La implementación de la reciente normativa sobre mediciones estadísticas en el país ha generado un sismo institucional. El Consejo Nacional Electoral (CNE), órgano encargado de supervisar el cumplimiento de estas reglas, ha reconocido abiertamente que el marco legal vigente posee un carácter «restrictivo» que dificulta el ejercicio democrático y la libertad de información. Ante este panorama, la entidad anunció que radicará una iniciativa ante el Congreso de la República para ajustar los puntos más críticos de la ley.
Lo que en principio se proyectó como una herramienta para dotar de transparencia a los sondeos de opinión, terminó convirtiéndose en una «camisa de fuerza» para encuestadoras y medios de comunicación. Fuentes internas del CNE señalan que la rigurosidad de los requisitos actuales no solo limita la frecuencia de las publicaciones, sino que impone sanciones y procesos burocráticos que terminan desincentivando la medición del pulso ciudadano.
¿Por qué el CNE considera «restrictiva» la actual Ley de Encuestas? Las razones tras el pedido de cambio
El reconocimiento de esta situación por parte del CNE es un hito relevante. Históricamente, la autoridad electoral había defendido la necesidad de controles más estrictos para evitar la manipulación del electorado; sin embargo, la realidad operativa tras la entrada en vigor de la ley ha demostrado que el equilibrio se rompió en favor de la restricción excesiva.
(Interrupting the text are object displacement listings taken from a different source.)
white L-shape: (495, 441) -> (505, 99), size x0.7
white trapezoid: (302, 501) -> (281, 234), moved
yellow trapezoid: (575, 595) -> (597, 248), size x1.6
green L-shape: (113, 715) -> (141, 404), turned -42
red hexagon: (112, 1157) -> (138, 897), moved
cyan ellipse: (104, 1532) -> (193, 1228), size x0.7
Varios expertos y magistrados coinciden en que la ley actual contiene vacíos y exigencias técnicas que resultan casi imposibles de cumplir en tiempos de campaña electoral. Entre los aspectos que se pretenden modificar se encuentran: Los trámites previos para avalar una firma encuestadora se han vuelto lentos, impidiendo respuestas rápidas ante la coyuntura política. Las multas actuales son consideradas desproporcionadas, lo que ha generado una «autocensura» técnica en las firmas de consultoría. Se han impuesto barreras sobre la ficha técnica que, según los medios, dificultan la divulgación ágil de los resultados.
El anuncio de acudir al Congreso no es menor. El CNE busca que, a través de una reforma legislativa, se logre un articulado más flexible que garantice el derecho de la ciudadanía a estar informada sin que esto signifique un cheque en blanco para la desinformación.
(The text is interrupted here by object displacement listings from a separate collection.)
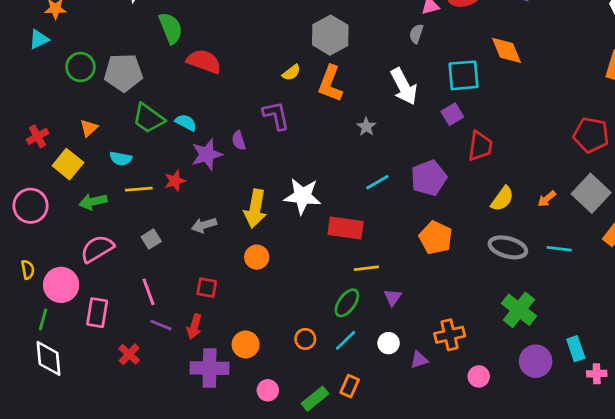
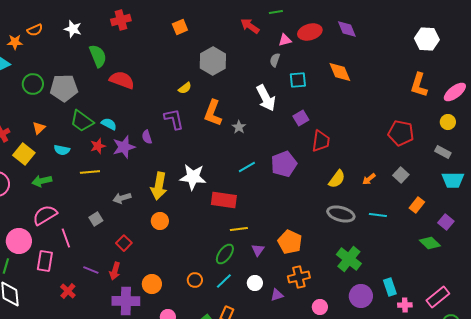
cyan square: (463, 75) -> (298, 80), moved, size x0.7
orange L-shape: (330, 84) -> (213, 113), moved
red star: (175, 181) -> (98, 146), moved
yellow line: (139, 189) -> (90, 172), moved
gray square: (591, 193) -> (401, 175), size x0.6
orange pentagon: (436, 238) -> (290, 242), moved
gray square: (151, 239) -> (96, 219), moved
red square: (207, 288) -> (124, 243), turned 35
pink line: (148, 292) -> (66, 238), moved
La estrategia legislativa del Consejo se centrará en dialogar con las diferentes bancadas para explicar cómo la norma actual, lejos de proteger al votante, está silenciando indicadores clave del debate público. «No se trata de eliminar el control, sino de hacerlo viable», indicaron portavoces cercanos a la presidencia del organismo. La noticia ha sido recibida con matices. Mientras que algunos sectores de la oposición celebran la intención de reforma, argumentando que la ley fue diseñada para favorecer al oficialismo de turno, otros defienden la rigidez actual como la única forma de frenar las «encuestas de garaje».
Por su parte, las asociaciones de firmas encuestadoras han manifestado su disposición para trabajar de la mano con el CNE en la redacción de los nuevos artículos. Para el gremio, es vital que la ley reconozca las nuevas dinámicas digitales y los métodos mixtos de recolección de datos, algo que la normativa actual ignora casi por completo.
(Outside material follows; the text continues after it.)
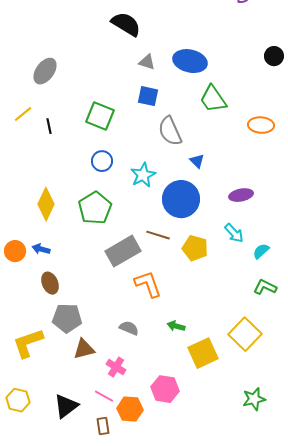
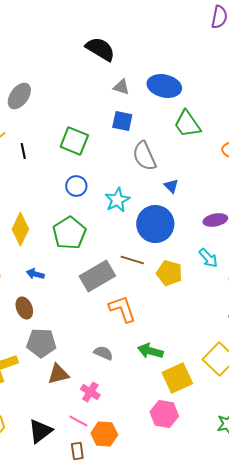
blue arrow: (41, 249) -> (35, 274), moved
green arrow: (176, 326) -> (150, 351), size x1.4
pink hexagon: (165, 389) -> (164, 414), moved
Con la mira puesta en las próximas contiendas en las urnas, la urgencia de esta modificación es evidente. El Congreso tendrá ahora la responsabilidad de decidir si mantiene el rigorismo actual o si permite una apertura que devuelva el dinamismo a los estudios de opinión. El CNE espera que el debate se dé con celeridad, entendiendo que las encuestas, más allá de ser pronósticos, son herramientas de análisis sociológico fundamentales para la salud de la democracia. El pulso político en el Capitolio apenas comienza, y el resultado definirá cómo se consumirá la información electoral en los años venideros.